My boss has been making this dish for years. It is a filling dinner that is three things I love about weeknight meals. It’s quick, it’s cheap and everyone will eat it? It is called Lo Ba Bung, which is a Taiwanese Street Food. It has very few ingredients but all together it makes for a meal that is a perfect bite every time. I call it the Taiwanese Pork & Rice Bowl. I am eternally grateful to my boss for teaching it to me and letting me share it.
I’ll keep this one short and sweet.
Here is what you need:
- 2 lbs of Ground Pork
- 1 C of Soy Sauce (you can sub by using 1/2 C of Broth and 1/2 C Soy Sauce if you are concerned about sodium)
- 4 Shallots, Minced
- 2 hefty teaspoons of Chinese Five Spice Powder
- 6 Hard Boiled Eggs, Peeled
- 6 to 8 Dried Shitake Mushrooms, soaked in water (at least 1 Cup), reserve the water you soak the mushrooms in.
- 4 C of Cooked White Rice
This dish can be prepared in about 20 minutes. Here is what you do.
- Brown the shallots until they are a deep golden color.
- Add your ground pork and cook until no longer pink.
- Add your soy sauce and let the mixture simmer.

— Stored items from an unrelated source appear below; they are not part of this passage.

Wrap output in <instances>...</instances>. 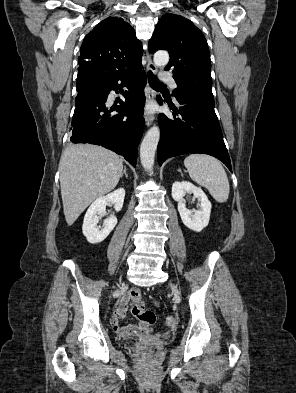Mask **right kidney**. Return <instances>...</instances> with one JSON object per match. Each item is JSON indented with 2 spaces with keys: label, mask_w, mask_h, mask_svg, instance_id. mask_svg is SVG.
<instances>
[{
  "label": "right kidney",
  "mask_w": 296,
  "mask_h": 393,
  "mask_svg": "<svg viewBox=\"0 0 296 393\" xmlns=\"http://www.w3.org/2000/svg\"><path fill=\"white\" fill-rule=\"evenodd\" d=\"M124 197L125 190L119 188L106 196L99 197L91 204L85 214L82 226L83 234L89 243L98 244L102 242L114 229L117 224V218L111 216L104 220L103 228L99 230L97 227L99 215L105 212L108 203L114 204L115 210L117 212L120 211L123 207Z\"/></svg>",
  "instance_id": "right-kidney-1"
}]
</instances>
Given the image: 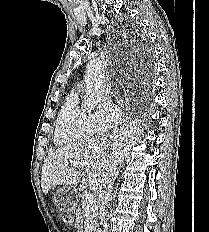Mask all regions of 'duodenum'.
<instances>
[{
  "instance_id": "1",
  "label": "duodenum",
  "mask_w": 209,
  "mask_h": 232,
  "mask_svg": "<svg viewBox=\"0 0 209 232\" xmlns=\"http://www.w3.org/2000/svg\"><path fill=\"white\" fill-rule=\"evenodd\" d=\"M89 232H94V231H93V229L91 228V229H89Z\"/></svg>"
}]
</instances>
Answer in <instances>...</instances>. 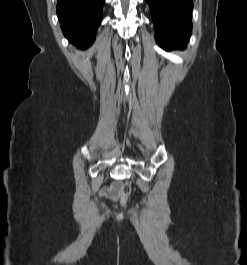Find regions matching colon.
I'll use <instances>...</instances> for the list:
<instances>
[{"label": "colon", "mask_w": 247, "mask_h": 265, "mask_svg": "<svg viewBox=\"0 0 247 265\" xmlns=\"http://www.w3.org/2000/svg\"><path fill=\"white\" fill-rule=\"evenodd\" d=\"M131 185L127 182L123 183L121 186V196H120V204H126L130 194H131Z\"/></svg>", "instance_id": "5ec220e1"}]
</instances>
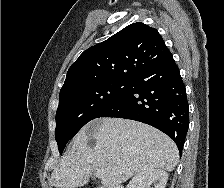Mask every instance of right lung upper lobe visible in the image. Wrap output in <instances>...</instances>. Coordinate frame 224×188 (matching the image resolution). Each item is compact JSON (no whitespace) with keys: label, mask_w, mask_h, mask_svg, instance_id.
Segmentation results:
<instances>
[{"label":"right lung upper lobe","mask_w":224,"mask_h":188,"mask_svg":"<svg viewBox=\"0 0 224 188\" xmlns=\"http://www.w3.org/2000/svg\"><path fill=\"white\" fill-rule=\"evenodd\" d=\"M171 55L155 28L133 23L85 50L69 68L61 91L110 80H132Z\"/></svg>","instance_id":"obj_1"}]
</instances>
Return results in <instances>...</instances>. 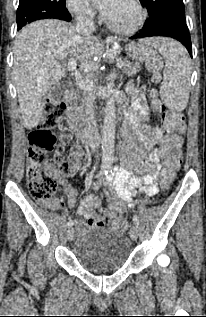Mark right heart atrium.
Wrapping results in <instances>:
<instances>
[{"mask_svg": "<svg viewBox=\"0 0 206 317\" xmlns=\"http://www.w3.org/2000/svg\"><path fill=\"white\" fill-rule=\"evenodd\" d=\"M69 11L78 18H92L94 10L86 0H67Z\"/></svg>", "mask_w": 206, "mask_h": 317, "instance_id": "1", "label": "right heart atrium"}]
</instances>
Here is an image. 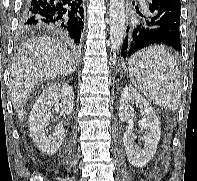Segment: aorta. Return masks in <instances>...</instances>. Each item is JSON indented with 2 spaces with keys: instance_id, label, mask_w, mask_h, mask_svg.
<instances>
[{
  "instance_id": "762f6f07",
  "label": "aorta",
  "mask_w": 197,
  "mask_h": 181,
  "mask_svg": "<svg viewBox=\"0 0 197 181\" xmlns=\"http://www.w3.org/2000/svg\"><path fill=\"white\" fill-rule=\"evenodd\" d=\"M110 37L109 45L112 52L122 46L125 34V0H110Z\"/></svg>"
}]
</instances>
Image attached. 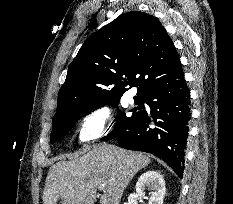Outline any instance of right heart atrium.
<instances>
[{
  "mask_svg": "<svg viewBox=\"0 0 233 204\" xmlns=\"http://www.w3.org/2000/svg\"><path fill=\"white\" fill-rule=\"evenodd\" d=\"M114 127L112 110L105 105L89 110L80 120L77 137L80 142H92L107 136Z\"/></svg>",
  "mask_w": 233,
  "mask_h": 204,
  "instance_id": "1",
  "label": "right heart atrium"
}]
</instances>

- Add the 2 t of Chinese Five Spice
- Rough chop the Shitake Mushrooms and add them and the water they soaked in to the pork.
- Add the hard boiled eggs to the mixture.
- Simmer for 10 to 15 minutes, stirring the eggs to turn them so each side soaks in the broth.
- Serve the meat mixture over rice with an egg per bowl.
This recipe is so fragrant and comforting. I love making it year round. It is especially delicious on a busy day when you just don’t have time to cook. I keep the ingredients on hand at all times so I can make it in a pinch. The key to making this recipe perfect is to invest in some high quality soy sauce and some good quality rice.
I know you will love this unique and delicious recipe.